### What you need to do:
With pictures left out, retype the lines from the start of the records through the one that contains "произведений в хронологическом".
────────────────────
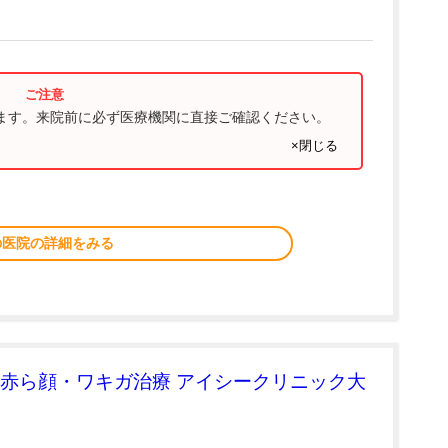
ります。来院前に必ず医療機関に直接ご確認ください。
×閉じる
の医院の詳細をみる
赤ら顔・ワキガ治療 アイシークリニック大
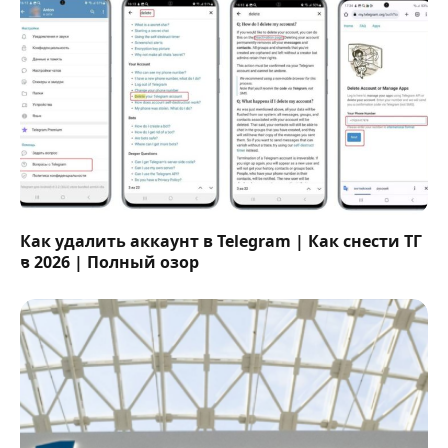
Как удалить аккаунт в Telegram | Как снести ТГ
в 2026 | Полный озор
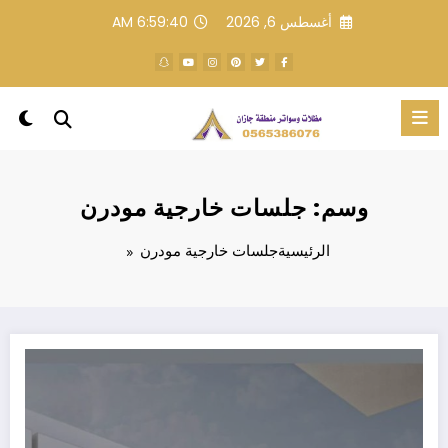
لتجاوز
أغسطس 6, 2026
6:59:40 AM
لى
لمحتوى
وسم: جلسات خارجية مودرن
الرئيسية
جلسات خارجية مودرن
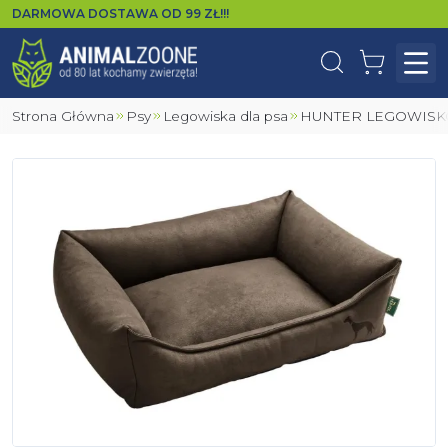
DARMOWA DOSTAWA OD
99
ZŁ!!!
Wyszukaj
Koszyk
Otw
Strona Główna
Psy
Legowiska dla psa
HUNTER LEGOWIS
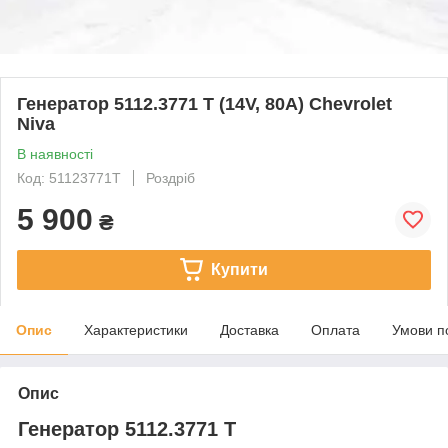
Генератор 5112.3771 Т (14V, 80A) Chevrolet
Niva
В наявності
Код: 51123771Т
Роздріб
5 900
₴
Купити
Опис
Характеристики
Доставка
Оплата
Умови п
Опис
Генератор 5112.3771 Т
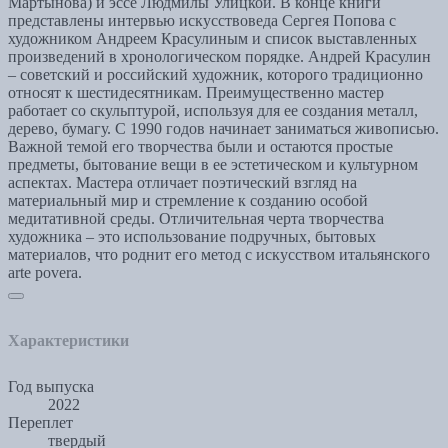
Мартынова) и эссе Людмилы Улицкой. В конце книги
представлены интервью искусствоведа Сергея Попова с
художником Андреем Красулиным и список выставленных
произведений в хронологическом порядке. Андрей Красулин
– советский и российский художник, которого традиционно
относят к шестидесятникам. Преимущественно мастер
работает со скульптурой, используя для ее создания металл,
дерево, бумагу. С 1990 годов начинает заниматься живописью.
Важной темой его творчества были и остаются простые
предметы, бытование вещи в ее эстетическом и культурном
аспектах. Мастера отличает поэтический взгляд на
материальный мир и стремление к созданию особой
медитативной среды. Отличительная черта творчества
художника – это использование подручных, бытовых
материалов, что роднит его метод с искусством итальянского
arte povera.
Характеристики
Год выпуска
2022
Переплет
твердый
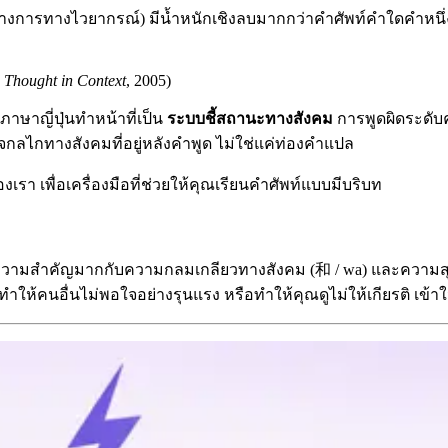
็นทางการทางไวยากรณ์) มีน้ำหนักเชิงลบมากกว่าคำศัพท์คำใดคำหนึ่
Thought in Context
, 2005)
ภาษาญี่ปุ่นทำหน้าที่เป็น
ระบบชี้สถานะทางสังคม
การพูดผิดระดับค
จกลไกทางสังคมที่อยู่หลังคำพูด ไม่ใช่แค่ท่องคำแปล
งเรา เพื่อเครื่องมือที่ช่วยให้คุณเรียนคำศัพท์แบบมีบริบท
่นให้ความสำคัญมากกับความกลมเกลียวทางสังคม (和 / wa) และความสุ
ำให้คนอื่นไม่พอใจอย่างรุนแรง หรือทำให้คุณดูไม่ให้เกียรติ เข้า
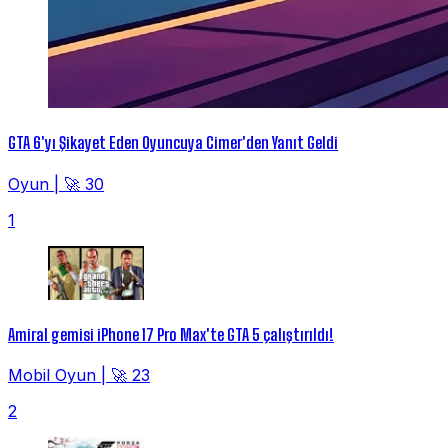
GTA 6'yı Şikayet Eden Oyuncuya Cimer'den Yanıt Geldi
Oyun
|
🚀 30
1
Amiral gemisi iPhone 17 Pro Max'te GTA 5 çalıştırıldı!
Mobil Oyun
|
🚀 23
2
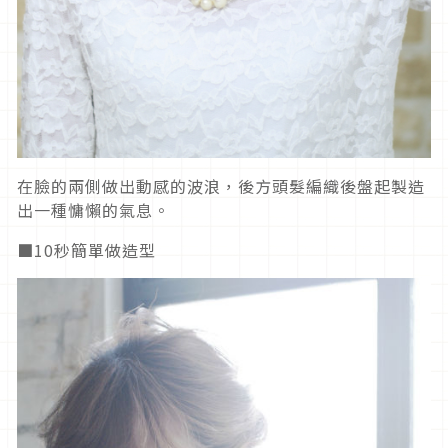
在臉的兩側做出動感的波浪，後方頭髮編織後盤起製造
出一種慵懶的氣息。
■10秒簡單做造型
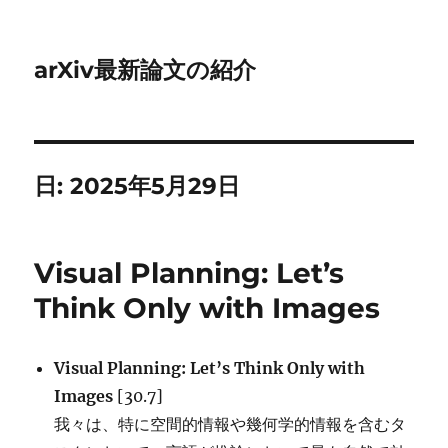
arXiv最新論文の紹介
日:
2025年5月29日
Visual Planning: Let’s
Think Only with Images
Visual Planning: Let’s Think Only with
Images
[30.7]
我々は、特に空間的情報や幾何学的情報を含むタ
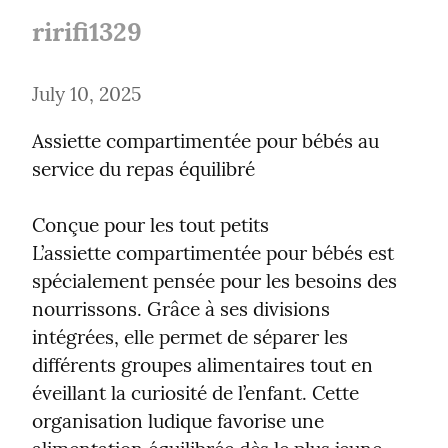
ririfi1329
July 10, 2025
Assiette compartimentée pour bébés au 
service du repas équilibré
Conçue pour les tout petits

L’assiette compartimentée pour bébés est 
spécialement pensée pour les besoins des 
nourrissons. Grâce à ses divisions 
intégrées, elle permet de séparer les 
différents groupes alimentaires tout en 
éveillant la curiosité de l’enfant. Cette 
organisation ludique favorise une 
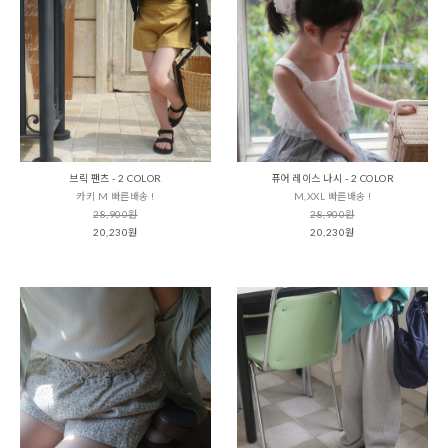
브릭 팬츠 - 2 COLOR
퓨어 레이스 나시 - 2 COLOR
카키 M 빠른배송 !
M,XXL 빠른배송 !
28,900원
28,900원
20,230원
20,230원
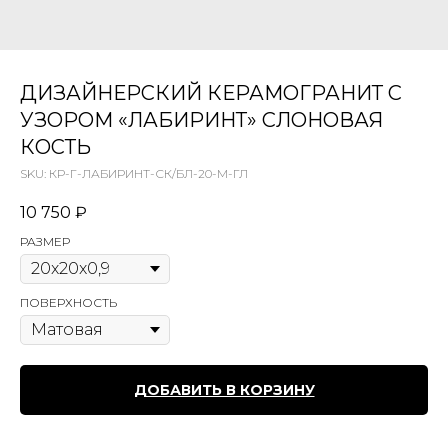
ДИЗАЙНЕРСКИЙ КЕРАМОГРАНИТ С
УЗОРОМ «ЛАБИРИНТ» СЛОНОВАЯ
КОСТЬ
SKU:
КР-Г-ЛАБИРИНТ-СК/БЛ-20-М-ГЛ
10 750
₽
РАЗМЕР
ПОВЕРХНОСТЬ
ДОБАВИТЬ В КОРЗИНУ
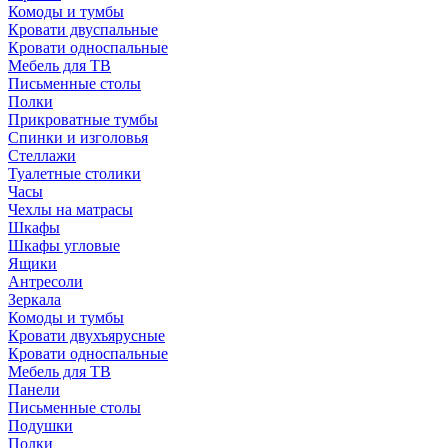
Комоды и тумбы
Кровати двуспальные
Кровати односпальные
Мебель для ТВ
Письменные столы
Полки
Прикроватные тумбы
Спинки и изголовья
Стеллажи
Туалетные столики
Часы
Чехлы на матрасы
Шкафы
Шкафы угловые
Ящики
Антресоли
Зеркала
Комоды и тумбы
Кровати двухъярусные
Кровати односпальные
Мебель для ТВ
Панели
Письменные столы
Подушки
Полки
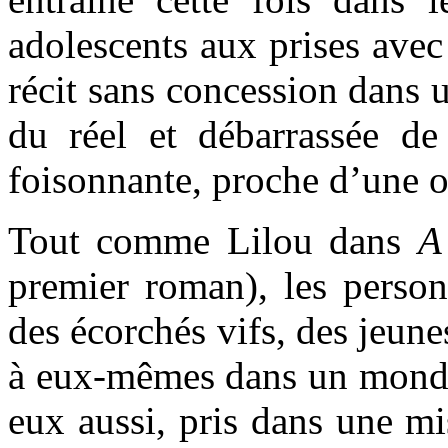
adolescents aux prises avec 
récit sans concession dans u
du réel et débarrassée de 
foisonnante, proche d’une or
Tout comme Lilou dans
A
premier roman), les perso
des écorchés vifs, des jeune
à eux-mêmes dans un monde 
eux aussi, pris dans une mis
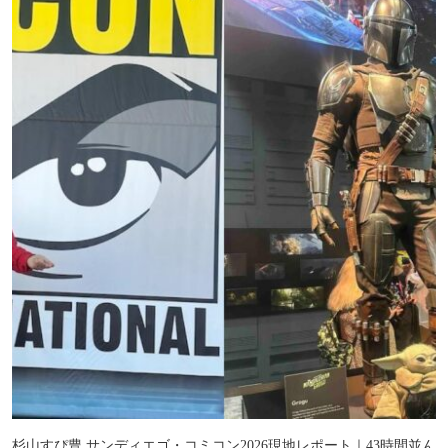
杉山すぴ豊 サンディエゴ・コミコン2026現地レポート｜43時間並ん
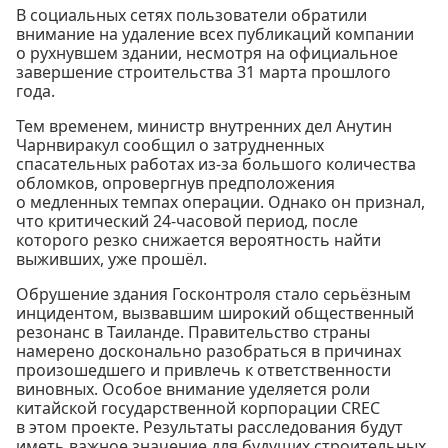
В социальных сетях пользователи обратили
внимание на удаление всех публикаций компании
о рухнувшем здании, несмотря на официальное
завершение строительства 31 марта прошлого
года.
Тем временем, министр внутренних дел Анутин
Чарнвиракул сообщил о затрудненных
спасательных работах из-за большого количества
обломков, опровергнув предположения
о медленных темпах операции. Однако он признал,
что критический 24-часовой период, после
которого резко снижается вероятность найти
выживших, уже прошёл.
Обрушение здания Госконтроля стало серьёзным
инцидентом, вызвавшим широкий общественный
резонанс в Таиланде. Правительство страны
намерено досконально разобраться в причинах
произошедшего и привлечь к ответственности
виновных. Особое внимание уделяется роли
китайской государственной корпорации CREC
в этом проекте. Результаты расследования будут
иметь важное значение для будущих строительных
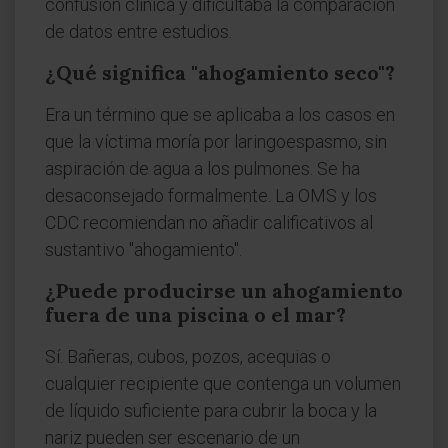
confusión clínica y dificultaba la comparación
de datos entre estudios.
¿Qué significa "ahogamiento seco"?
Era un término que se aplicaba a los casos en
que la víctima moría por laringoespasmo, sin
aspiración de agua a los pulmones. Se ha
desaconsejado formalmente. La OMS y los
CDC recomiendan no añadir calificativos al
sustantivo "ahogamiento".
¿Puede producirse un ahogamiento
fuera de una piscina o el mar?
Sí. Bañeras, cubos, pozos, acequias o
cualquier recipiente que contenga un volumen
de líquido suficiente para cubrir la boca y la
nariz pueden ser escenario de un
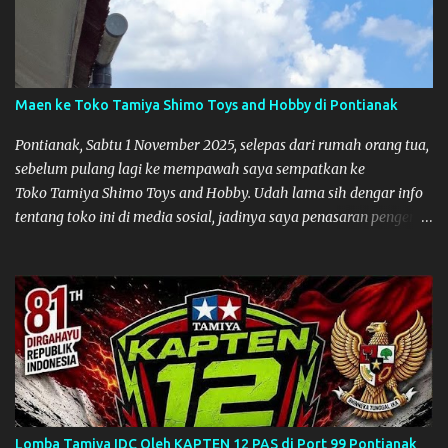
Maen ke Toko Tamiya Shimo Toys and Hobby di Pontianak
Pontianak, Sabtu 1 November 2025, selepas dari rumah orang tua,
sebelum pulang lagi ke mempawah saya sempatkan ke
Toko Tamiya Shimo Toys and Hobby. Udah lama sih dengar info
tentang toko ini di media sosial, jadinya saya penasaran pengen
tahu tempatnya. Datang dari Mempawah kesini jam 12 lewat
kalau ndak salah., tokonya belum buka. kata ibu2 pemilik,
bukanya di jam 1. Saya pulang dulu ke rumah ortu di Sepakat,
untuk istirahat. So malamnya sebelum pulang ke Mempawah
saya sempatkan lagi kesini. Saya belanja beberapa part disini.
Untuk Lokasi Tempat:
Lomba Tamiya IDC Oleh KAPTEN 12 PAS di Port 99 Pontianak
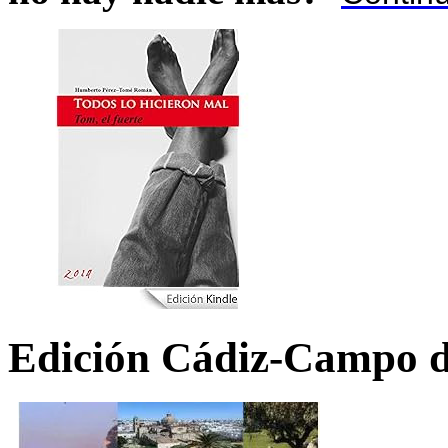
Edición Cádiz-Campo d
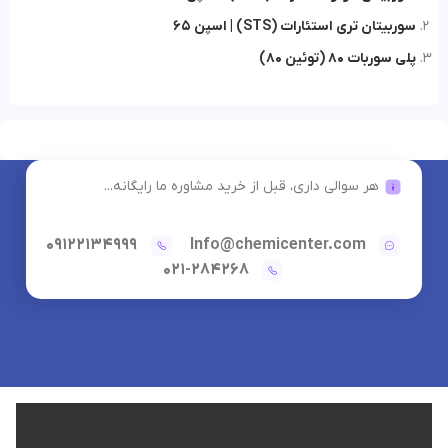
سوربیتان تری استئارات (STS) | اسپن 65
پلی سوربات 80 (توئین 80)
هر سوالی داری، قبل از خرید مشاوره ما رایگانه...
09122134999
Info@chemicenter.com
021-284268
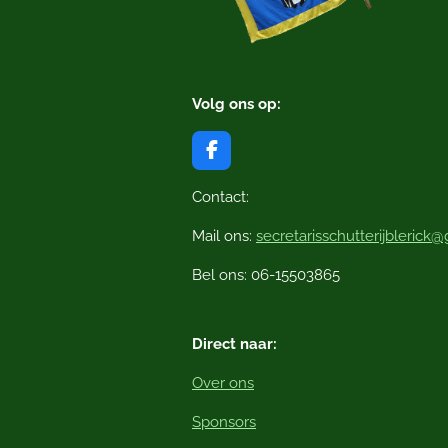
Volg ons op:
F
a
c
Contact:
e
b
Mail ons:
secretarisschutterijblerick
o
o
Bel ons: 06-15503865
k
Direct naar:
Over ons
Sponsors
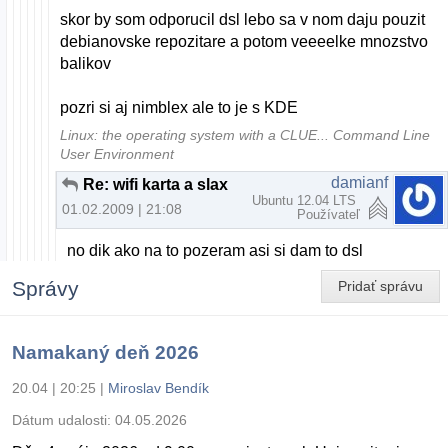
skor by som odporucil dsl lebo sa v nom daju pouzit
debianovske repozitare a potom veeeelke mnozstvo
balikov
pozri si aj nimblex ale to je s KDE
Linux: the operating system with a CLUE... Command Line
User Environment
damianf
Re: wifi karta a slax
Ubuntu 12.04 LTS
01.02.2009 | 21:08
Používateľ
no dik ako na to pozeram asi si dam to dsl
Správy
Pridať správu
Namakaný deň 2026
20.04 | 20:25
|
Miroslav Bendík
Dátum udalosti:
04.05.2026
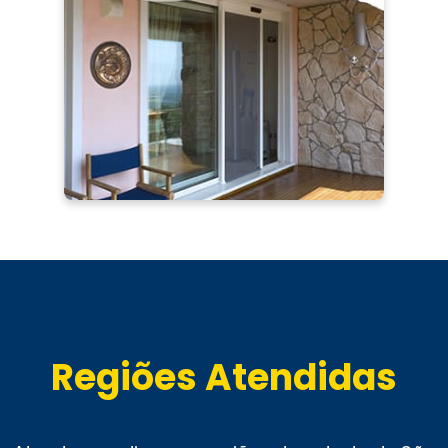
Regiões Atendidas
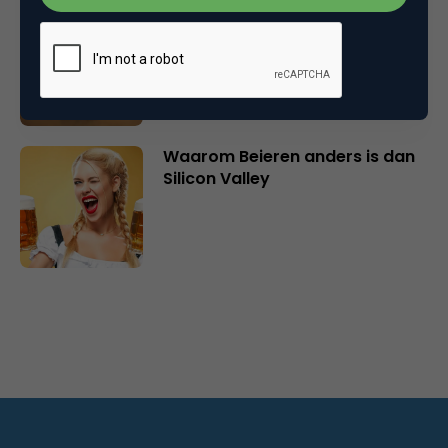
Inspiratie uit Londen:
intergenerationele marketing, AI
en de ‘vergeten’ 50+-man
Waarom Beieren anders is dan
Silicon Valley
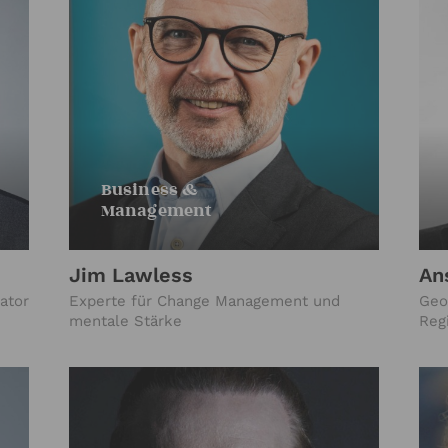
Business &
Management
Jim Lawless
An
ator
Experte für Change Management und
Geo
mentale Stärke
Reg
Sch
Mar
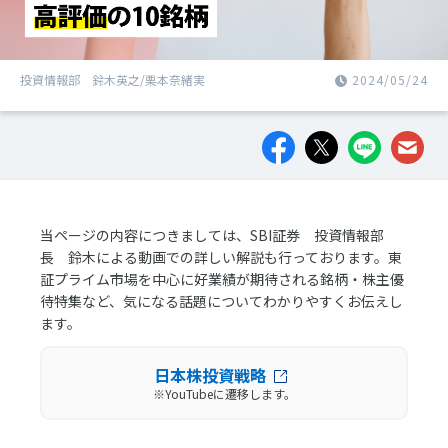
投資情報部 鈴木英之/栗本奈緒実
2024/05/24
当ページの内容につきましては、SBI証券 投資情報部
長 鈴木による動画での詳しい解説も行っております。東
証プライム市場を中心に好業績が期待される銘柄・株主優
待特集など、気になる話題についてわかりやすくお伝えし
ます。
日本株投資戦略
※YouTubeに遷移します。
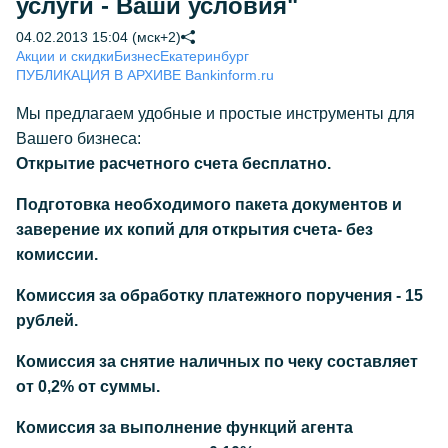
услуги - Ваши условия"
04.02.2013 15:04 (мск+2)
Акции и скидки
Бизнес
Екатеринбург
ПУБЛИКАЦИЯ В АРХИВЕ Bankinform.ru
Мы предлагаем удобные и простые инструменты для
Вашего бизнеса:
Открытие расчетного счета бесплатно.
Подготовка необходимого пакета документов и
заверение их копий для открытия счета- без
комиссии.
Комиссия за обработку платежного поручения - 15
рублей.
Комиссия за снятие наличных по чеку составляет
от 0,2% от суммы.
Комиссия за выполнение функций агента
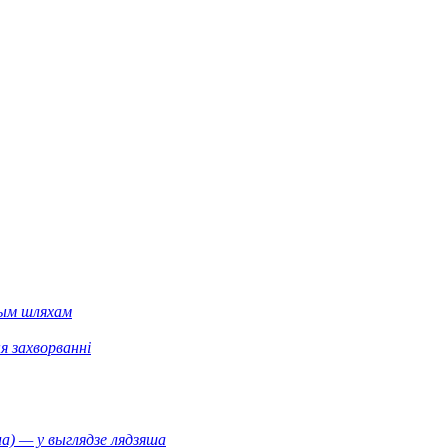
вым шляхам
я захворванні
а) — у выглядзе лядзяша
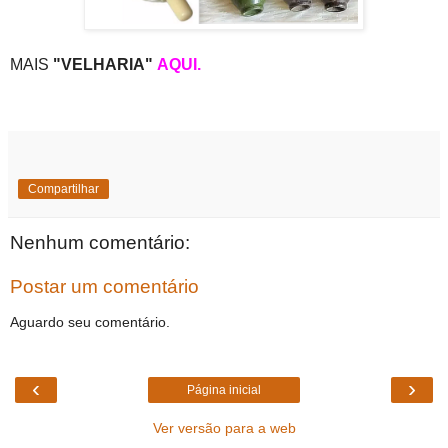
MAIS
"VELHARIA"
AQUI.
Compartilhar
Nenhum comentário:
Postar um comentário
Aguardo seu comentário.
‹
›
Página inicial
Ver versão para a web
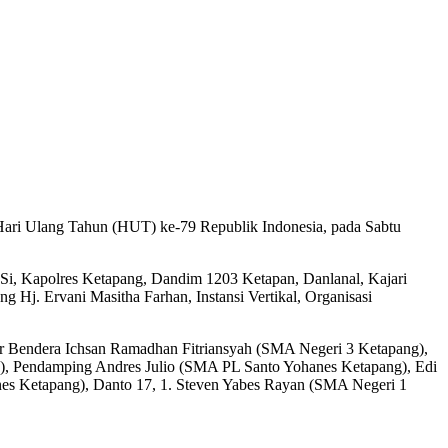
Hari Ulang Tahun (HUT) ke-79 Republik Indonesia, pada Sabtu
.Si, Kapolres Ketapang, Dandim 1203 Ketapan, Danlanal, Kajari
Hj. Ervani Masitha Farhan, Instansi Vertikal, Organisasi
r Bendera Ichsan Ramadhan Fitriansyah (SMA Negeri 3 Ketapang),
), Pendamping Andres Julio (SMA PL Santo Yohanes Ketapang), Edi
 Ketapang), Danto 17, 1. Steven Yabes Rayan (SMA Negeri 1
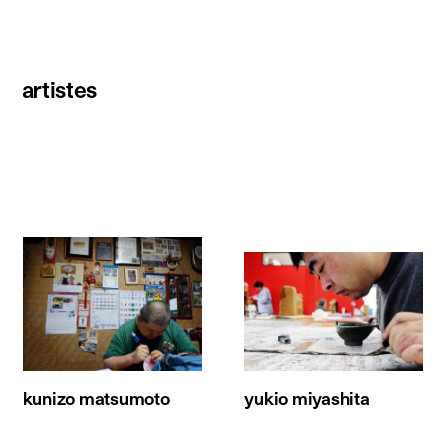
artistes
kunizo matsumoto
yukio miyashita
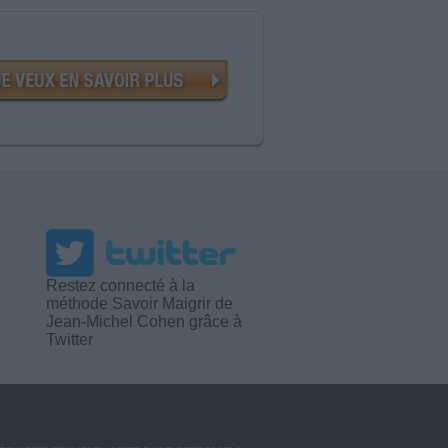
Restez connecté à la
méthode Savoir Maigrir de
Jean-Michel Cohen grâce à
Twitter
────────────────────
### Task output:
ります。来院前に必ず医療機関に直接ご確認ください。
×閉じる
の医院の詳細をみる
赤ら顔・ワキガ治療 アイシークリニック大
Как удалить аккаунт в Telegram | Как снести ТГ
в 2026 | Полный озор
لتجاوز
أغسطس 6, 2026
6:59:40 AM
لى
لمحتوى
وسم: جلسات خارجية مودرن
الرئيسية
جلسات خارجية مودرن
DARMOWA DOSTAWA OD
99
ZŁ!!!
Wyszukaj
Koszyk
Otw
Strona Główna
Psy
Legowiska dla psa
HUNTER LEGOWIS
Генератор 5112.3771 Т (14V, 80A) Chevrolet
Niva
В наявності
Код: 51123771Т
Роздріб
5 900
₴
Купити
Опис
Характеристики
Доставка
Оплата
Умови п
Опис
Генератор 5112.3771 Т
Мартынова) и эссе Людмилы Улицкой. В конце книги
представлены интервью искусствоведа Сергея Попова с
художником Андреем Красулиным и список выставленных
произведений в хронологическом порядке. Андрей Красулин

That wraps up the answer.